There entered also Fédor Petróvich, in dress coat, with his hair fixed à la Capoul, with a long sinewy neck, tightly surrounded by a white collar, with an enormous white chest and close-fitting trousers over powerful thighs, with a white handkerchief drawn over his hand, and with an opera hat.

After him imperceptibly crawled in the little gymnasiast, in a bran-new uniform,—poor fellow,—and with terrible blue marks under his eyes, the meaning of which Iván Ilích knew.

His son always looked pitiful to him, and terrible was his frightened and compassionate glance. Besides Gerasim, it seemed to Iván Ilích, Vásya was the only one who understood and pitied him.

All sat down, and again asked about his health. There ensued a silence. Líza asked her mother about the opera-glass. Mother and daughter exchanged words about who was at fault for having mislaid it. It was an unpleasant incident.

Fédor Petrovich asked Iván Ilích whether he had seen Sarah Bernhardt. At first Iván Ilích did not understand what it was they were asking him, but later he said:

"No, and have you seen her already?"

"Yes, in Adrienne Lecouvreur."

Praskóvya Fédorovna said that she was particularly good in this or that. Her daughter objected. There ensued a conversation about the art and the realism of her play, that very conversation which is always one and the same.

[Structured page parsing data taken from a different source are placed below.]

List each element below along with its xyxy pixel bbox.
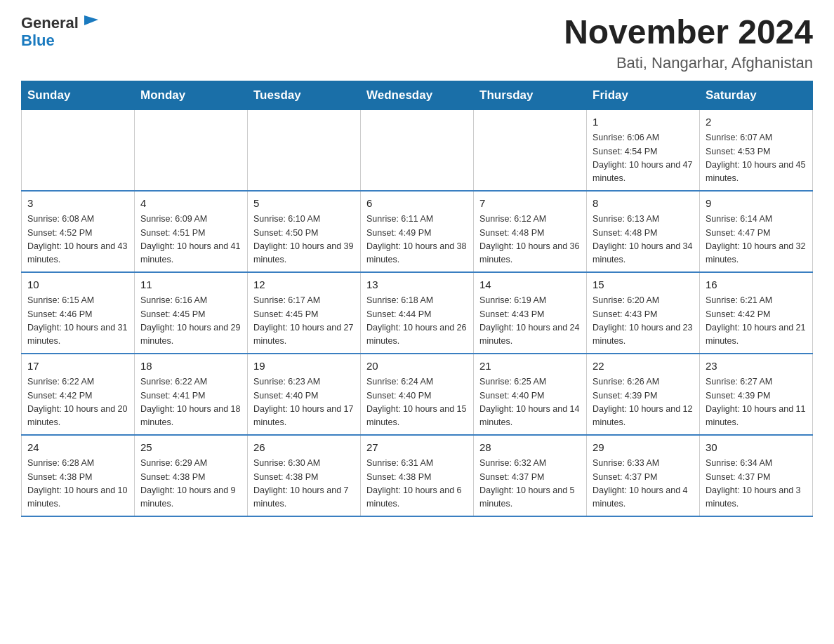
day-info: Sunrise: 6:11 AM Sunset: 4:49 PM Dayligh… (366, 213, 468, 267)
day-number: 24 (27, 440, 128, 456)
calendar-cell (248, 109, 361, 191)
calendar-cell: 5Sunrise: 6:10 AM Sunset: 4:50 PM Daylig… (248, 191, 361, 272)
calendar-cell: 10Sunrise: 6:15 AM Sunset: 4:46 PM Dayli… (22, 272, 135, 354)
page-header: General Blue November 2024 Bati, Nangarh… (21, 14, 813, 72)
calendar-cell: 23Sunrise: 6:27 AM Sunset: 4:39 PM Dayli… (700, 354, 813, 435)
day-info: Sunrise: 6:10 AM Sunset: 4:50 PM Dayligh… (253, 213, 355, 267)
day-info: Sunrise: 6:34 AM Sunset: 4:37 PM Dayligh… (706, 457, 807, 511)
day-number: 15 (593, 277, 694, 293)
weekday-header-row: SundayMondayTuesdayWednesdayThursdayFrid… (22, 81, 813, 109)
week-row-1: 1Sunrise: 6:06 AM Sunset: 4:54 PM Daylig… (22, 109, 813, 191)
calendar-cell: 4Sunrise: 6:09 AM Sunset: 4:51 PM Daylig… (135, 191, 248, 272)
calendar-title: November 2024 (564, 14, 813, 51)
calendar-cell (22, 109, 135, 191)
day-number: 5 (253, 196, 355, 212)
day-number: 4 (140, 196, 241, 212)
calendar-cell: 6Sunrise: 6:11 AM Sunset: 4:49 PM Daylig… (361, 191, 474, 272)
calendar-cell: 26Sunrise: 6:30 AM Sunset: 4:38 PM Dayli… (248, 435, 361, 516)
svg-marker-0 (84, 15, 98, 25)
calendar-cell: 27Sunrise: 6:31 AM Sunset: 4:38 PM Dayli… (361, 435, 474, 516)
day-number: 25 (140, 440, 241, 456)
weekday-header-tuesday: Tuesday (248, 81, 361, 109)
weekday-header-monday: Monday (135, 81, 248, 109)
calendar-cell: 16Sunrise: 6:21 AM Sunset: 4:42 PM Dayli… (700, 272, 813, 354)
week-row-2: 3Sunrise: 6:08 AM Sunset: 4:52 PM Daylig… (22, 191, 813, 272)
day-number: 20 (366, 358, 468, 375)
day-info: Sunrise: 6:22 AM Sunset: 4:41 PM Dayligh… (140, 375, 241, 430)
day-info: Sunrise: 6:16 AM Sunset: 4:45 PM Dayligh… (140, 294, 241, 349)
day-number: 13 (366, 277, 468, 293)
calendar-cell: 25Sunrise: 6:29 AM Sunset: 4:38 PM Dayli… (135, 435, 248, 516)
day-number: 7 (479, 196, 581, 212)
calendar-cell: 21Sunrise: 6:25 AM Sunset: 4:40 PM Dayli… (474, 354, 587, 435)
calendar-cell (474, 109, 587, 191)
week-row-3: 10Sunrise: 6:15 AM Sunset: 4:46 PM Dayli… (22, 272, 813, 354)
day-info: Sunrise: 6:15 AM Sunset: 4:46 PM Dayligh… (27, 294, 128, 349)
day-info: Sunrise: 6:09 AM Sunset: 4:51 PM Dayligh… (140, 213, 241, 267)
day-number: 22 (593, 358, 694, 375)
calendar-cell: 29Sunrise: 6:33 AM Sunset: 4:37 PM Dayli… (587, 435, 700, 516)
calendar-cell: 7Sunrise: 6:12 AM Sunset: 4:48 PM Daylig… (474, 191, 587, 272)
day-number: 23 (706, 358, 807, 375)
day-number: 8 (593, 196, 694, 212)
logo-flag-icon (81, 13, 101, 32)
calendar-cell: 20Sunrise: 6:24 AM Sunset: 4:40 PM Dayli… (361, 354, 474, 435)
calendar-table: SundayMondayTuesdayWednesdayThursdayFrid… (21, 81, 813, 517)
day-info: Sunrise: 6:13 AM Sunset: 4:48 PM Dayligh… (593, 213, 694, 267)
day-number: 28 (479, 440, 581, 456)
day-number: 16 (706, 277, 807, 293)
day-info: Sunrise: 6:08 AM Sunset: 4:52 PM Dayligh… (27, 213, 128, 267)
day-info: Sunrise: 6:28 AM Sunset: 4:38 PM Dayligh… (27, 457, 128, 511)
week-row-5: 24Sunrise: 6:28 AM Sunset: 4:38 PM Dayli… (22, 435, 813, 516)
calendar-cell: 1Sunrise: 6:06 AM Sunset: 4:54 PM Daylig… (587, 109, 700, 191)
logo-general-text: General (21, 15, 79, 32)
calendar-cell: 14Sunrise: 6:19 AM Sunset: 4:43 PM Dayli… (474, 272, 587, 354)
calendar-cell: 11Sunrise: 6:16 AM Sunset: 4:45 PM Dayli… (135, 272, 248, 354)
day-info: Sunrise: 6:18 AM Sunset: 4:44 PM Dayligh… (366, 294, 468, 349)
day-number: 17 (27, 358, 128, 375)
day-number: 10 (27, 277, 128, 293)
calendar-cell: 8Sunrise: 6:13 AM Sunset: 4:48 PM Daylig… (587, 191, 700, 272)
day-number: 9 (706, 196, 807, 212)
weekday-header-saturday: Saturday (700, 81, 813, 109)
calendar-cell (135, 109, 248, 191)
day-info: Sunrise: 6:27 AM Sunset: 4:39 PM Dayligh… (706, 375, 807, 430)
day-number: 19 (253, 358, 355, 375)
day-info: Sunrise: 6:25 AM Sunset: 4:40 PM Dayligh… (479, 375, 581, 430)
day-number: 21 (479, 358, 581, 375)
day-info: Sunrise: 6:29 AM Sunset: 4:38 PM Dayligh… (140, 457, 241, 511)
day-info: Sunrise: 6:07 AM Sunset: 4:53 PM Dayligh… (706, 131, 807, 186)
day-info: Sunrise: 6:31 AM Sunset: 4:38 PM Dayligh… (366, 457, 468, 511)
calendar-cell: 15Sunrise: 6:20 AM Sunset: 4:43 PM Dayli… (587, 272, 700, 354)
weekday-header-friday: Friday (587, 81, 700, 109)
day-info: Sunrise: 6:12 AM Sunset: 4:48 PM Dayligh… (479, 213, 581, 267)
calendar-cell: 22Sunrise: 6:26 AM Sunset: 4:39 PM Dayli… (587, 354, 700, 435)
day-info: Sunrise: 6:24 AM Sunset: 4:40 PM Dayligh… (366, 375, 468, 430)
week-row-4: 17Sunrise: 6:22 AM Sunset: 4:42 PM Dayli… (22, 354, 813, 435)
day-info: Sunrise: 6:19 AM Sunset: 4:43 PM Dayligh… (479, 294, 581, 349)
calendar-cell: 3Sunrise: 6:08 AM Sunset: 4:52 PM Daylig… (22, 191, 135, 272)
day-info: Sunrise: 6:23 AM Sunset: 4:40 PM Dayligh… (253, 375, 355, 430)
title-block: November 2024 Bati, Nangarhar, Afghanist… (564, 14, 813, 72)
day-info: Sunrise: 6:33 AM Sunset: 4:37 PM Dayligh… (593, 457, 694, 511)
day-info: Sunrise: 6:30 AM Sunset: 4:38 PM Dayligh… (253, 457, 355, 511)
day-number: 14 (479, 277, 581, 293)
day-number: 6 (366, 196, 468, 212)
calendar-cell: 13Sunrise: 6:18 AM Sunset: 4:44 PM Dayli… (361, 272, 474, 354)
calendar-cell: 12Sunrise: 6:17 AM Sunset: 4:45 PM Dayli… (248, 272, 361, 354)
day-number: 12 (253, 277, 355, 293)
logo: General Blue (21, 14, 101, 49)
calendar-cell: 2Sunrise: 6:07 AM Sunset: 4:53 PM Daylig… (700, 109, 813, 191)
day-info: Sunrise: 6:06 AM Sunset: 4:54 PM Dayligh… (593, 131, 694, 186)
day-info: Sunrise: 6:32 AM Sunset: 4:37 PM Dayligh… (479, 457, 581, 511)
day-info: Sunrise: 6:17 AM Sunset: 4:45 PM Dayligh… (253, 294, 355, 349)
calendar-subtitle: Bati, Nangarhar, Afghanistan (564, 54, 813, 72)
calendar-cell: 24Sunrise: 6:28 AM Sunset: 4:38 PM Dayli… (22, 435, 135, 516)
logo-blue-text: Blue (21, 32, 55, 49)
calendar-cell: 9Sunrise: 6:14 AM Sunset: 4:47 PM Daylig… (700, 191, 813, 272)
calendar-cell: 18Sunrise: 6:22 AM Sunset: 4:41 PM Dayli… (135, 354, 248, 435)
day-number: 29 (593, 440, 694, 456)
calendar-cell: 30Sunrise: 6:34 AM Sunset: 4:37 PM Dayli… (700, 435, 813, 516)
day-info: Sunrise: 6:26 AM Sunset: 4:39 PM Dayligh… (593, 375, 694, 430)
weekday-header-thursday: Thursday (474, 81, 587, 109)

In the middle of the conversation Fédor Petrovich looked at Iván Ilích, and grew silent. The others looked at him, too, and grew silent. Iván Ilích was looking with glistening eyes ahead of him, apparently vexed at them. It was necessary to mend all this, but it was impossible to do so. It was necessary to interrupt the silence. Nobody could make up his mind to do so, and all felt terribly at the thought that now the decent lie would somehow be broken, and every one would see clearly how it all was. Líza was the first to make up her mind. She interrupted the silence. She wanted to conceal what all were experiencing, but she gave herself away:

"If we are to go at all, it is time we started," she said, looking at her watch, a present from her father, and she smiled at the young man a faint, significant smile about something which they alone knew, and got up, causing her dress to rustle.

All arose, said good-bye, and departed.

When they went out, it seemed to Iván Ilích that he was feeling easier: there was no lie,—it departed with them,—but the pain was still left. The old pain, the old terror made him feel neither harder, nor easier. It was all worse.

Again minute after minute elapsed, and hour after hour, and again the same, and again no end, and more and more terrible the inevitable end.

"Yes, call Gerásim," he answered to Peter's question.